Fade raised an eyebrow. "You don't really expect Carl and I to let it go at that, do you? We're reporters. Do tell us the all the details, the gorier the better."

" I'm a reporter," Carl said. "What you write is entertainment." He sipped his beer. "Not that either of us is getting to do much writing at the moment."

"Why's that?" I asked.

"Demon's Roost has instituted a complete information blackout," Carl answered. Then he made a sour face. "Or rather, the great General Klamm has. None of the Demonkin are allowed to talk to the media, and we're forbidden from writing or broadcasting any information related to the war. Why else do you think my charming companion and I are sitting around this dump drinking?" He looked at Skully. "No offense."
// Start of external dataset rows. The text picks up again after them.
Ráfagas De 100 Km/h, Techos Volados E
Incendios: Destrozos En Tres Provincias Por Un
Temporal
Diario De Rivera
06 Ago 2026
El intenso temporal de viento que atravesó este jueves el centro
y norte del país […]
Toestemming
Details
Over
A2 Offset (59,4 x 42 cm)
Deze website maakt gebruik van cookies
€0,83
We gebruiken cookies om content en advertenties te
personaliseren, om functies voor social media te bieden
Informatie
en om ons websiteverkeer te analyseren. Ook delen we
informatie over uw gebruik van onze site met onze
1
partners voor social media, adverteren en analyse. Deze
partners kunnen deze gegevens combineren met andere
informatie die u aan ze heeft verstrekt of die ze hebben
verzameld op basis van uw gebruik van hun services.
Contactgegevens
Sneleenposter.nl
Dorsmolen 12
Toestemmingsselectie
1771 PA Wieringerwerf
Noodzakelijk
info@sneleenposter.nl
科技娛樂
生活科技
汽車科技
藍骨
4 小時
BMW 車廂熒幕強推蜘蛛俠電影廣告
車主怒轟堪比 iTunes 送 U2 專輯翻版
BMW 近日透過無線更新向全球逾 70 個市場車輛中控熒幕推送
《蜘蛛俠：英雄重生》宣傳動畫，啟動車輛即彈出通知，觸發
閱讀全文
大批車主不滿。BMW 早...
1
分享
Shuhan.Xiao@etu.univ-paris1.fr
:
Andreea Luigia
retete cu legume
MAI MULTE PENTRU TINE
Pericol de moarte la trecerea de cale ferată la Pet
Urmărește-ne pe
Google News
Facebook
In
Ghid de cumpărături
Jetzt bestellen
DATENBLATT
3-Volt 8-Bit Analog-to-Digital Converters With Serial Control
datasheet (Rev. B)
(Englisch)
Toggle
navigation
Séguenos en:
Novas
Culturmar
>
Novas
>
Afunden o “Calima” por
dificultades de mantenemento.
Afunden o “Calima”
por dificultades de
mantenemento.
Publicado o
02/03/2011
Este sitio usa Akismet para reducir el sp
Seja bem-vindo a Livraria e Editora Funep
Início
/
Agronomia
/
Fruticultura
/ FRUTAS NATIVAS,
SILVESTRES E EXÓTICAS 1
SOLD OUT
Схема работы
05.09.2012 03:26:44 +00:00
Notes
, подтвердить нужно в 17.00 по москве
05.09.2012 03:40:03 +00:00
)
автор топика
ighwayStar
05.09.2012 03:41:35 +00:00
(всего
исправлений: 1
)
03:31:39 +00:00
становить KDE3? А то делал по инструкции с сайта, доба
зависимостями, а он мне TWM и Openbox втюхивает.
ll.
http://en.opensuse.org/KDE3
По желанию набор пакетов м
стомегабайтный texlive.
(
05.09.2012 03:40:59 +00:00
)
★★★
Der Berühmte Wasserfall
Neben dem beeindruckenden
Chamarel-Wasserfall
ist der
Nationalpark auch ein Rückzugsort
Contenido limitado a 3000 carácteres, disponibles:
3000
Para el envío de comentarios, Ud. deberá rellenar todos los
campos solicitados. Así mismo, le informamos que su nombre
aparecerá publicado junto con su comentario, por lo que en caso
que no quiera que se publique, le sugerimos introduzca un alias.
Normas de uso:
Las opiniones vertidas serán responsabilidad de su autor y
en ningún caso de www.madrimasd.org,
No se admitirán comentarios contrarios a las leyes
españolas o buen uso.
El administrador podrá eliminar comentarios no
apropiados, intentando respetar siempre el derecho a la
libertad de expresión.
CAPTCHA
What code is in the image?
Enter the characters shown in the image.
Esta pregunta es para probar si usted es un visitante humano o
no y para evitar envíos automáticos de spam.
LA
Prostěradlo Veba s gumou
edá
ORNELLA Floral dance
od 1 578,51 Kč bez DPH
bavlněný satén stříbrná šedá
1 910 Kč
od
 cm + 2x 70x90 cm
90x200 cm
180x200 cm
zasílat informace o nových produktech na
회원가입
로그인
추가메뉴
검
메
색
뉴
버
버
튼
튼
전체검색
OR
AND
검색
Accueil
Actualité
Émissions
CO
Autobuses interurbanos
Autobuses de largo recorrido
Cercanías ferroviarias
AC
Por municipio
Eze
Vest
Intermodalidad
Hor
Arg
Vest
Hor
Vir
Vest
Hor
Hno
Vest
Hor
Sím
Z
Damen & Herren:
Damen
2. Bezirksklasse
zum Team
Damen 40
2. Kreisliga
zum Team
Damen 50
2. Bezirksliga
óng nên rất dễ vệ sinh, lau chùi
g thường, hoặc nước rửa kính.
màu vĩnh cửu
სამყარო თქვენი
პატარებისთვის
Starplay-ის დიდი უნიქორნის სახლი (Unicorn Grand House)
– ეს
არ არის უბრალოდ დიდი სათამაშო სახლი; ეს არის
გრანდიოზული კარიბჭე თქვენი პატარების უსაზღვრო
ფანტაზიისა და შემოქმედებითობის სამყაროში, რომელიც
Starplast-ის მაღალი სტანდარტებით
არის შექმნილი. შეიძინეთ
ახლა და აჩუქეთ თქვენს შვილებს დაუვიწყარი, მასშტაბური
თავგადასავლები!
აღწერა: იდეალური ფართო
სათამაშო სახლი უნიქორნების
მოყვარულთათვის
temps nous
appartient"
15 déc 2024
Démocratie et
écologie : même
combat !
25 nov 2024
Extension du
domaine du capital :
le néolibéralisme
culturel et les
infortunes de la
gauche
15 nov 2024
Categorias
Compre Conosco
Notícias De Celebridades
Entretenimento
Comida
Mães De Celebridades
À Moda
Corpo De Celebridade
"None taken," Skully said, but the tiny pinpricks of light that momentarily glowed within his empty sockets told a different story. If Carl noticed Skully's reaction, he ignored it.

"You know it's sad when reporters are reduced to interviewing each other," Fade added. "That's why we're so glad to see you, Matt. You're usually in the thick of things. Why don't you let me pump you for information? Who knows? You might even enjoy it."

I didn't take Fade's flirting seriously. It was just another way for her to draw attention to herself.

"I don't have time to chat," I said, with more of an edge in my voice than I wanted. "I have a problem, and I need help."

"Something's happened to Devona," Carl said. Before I could ask, he added, "I don't know anything. I'm merely making an educated guess based on your obviously agitated state."

"And there's the fact that Devona's not here," Fade put in.

"That too," Carl agreed.

"Look, I promise that I'll sit down with both of you for an exclusive joint interview once the current situation is resolved." Varney gave me an offended look. "Oh, don't bother pretending to be upset," I snapped. I didn't care about helping Varney maintain his cover just then. "But right now I need to get in touch with the Hidden Light, and I don't have time to go through the usual channels."

Carl raised an eyebrow. "What makes you think any of us know how to get hold of them? The location of their headquarters is the most carefully guarded secret in the city. I ought to know. I've tried for years to get an interview with their leadership."

"Me too," Fade said wistfully. "Can you imagine how many hits my blog would get if I could? It'd be enough attention to keep me solid for an entire month!"

At the mention of the Hidden Light, the druggedout gill man seated next to me got up and staggered away at a good clip, wobbling as he headed for the door and made his exit. Just speaking the Hidden Light's name can be enough to clear a room in Nekropolis, if you say it loudly enough.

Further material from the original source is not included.